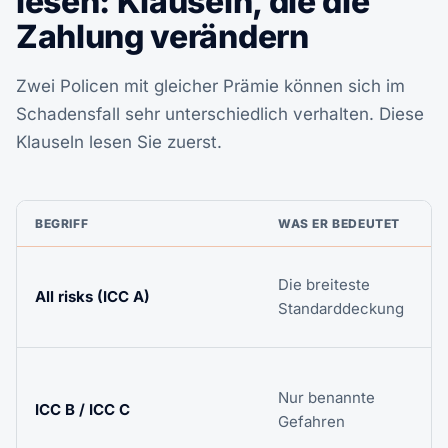
lesen: Klauseln, die die
Zahlung verändern
Zwei Policen mit gleicher Prämie können sich im
Schadensfall sehr unterschiedlich verhalten. Diese
Klauseln lesen Sie zuerst.
BEGRIFF
WAS ER BEDEUTET
D
Die breiteste
All risks (ICC A)
D
Standarddeckung
S
G
Nur benannte
v
ICC B / ICC C
Gefahren
s
n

### HOW TO COMPLETE THIS TASK
Would you please output the listing above exactly, leaving out the pictures?

### REPLY TO THE TASK
lesen: Klauseln, die die
Zahlung verändern
Zwei Policen mit gleicher Prämie können sich im
Schadensfall sehr unterschiedlich verhalten. Diese
Klauseln lesen Sie zuerst.
BEGRIFF
WAS ER BEDEUTET
D
Die breiteste
All risks (ICC A)
D
Standarddeckung
S
G
Nur benannte
v
ICC B / ICC C
Gefahren
s
n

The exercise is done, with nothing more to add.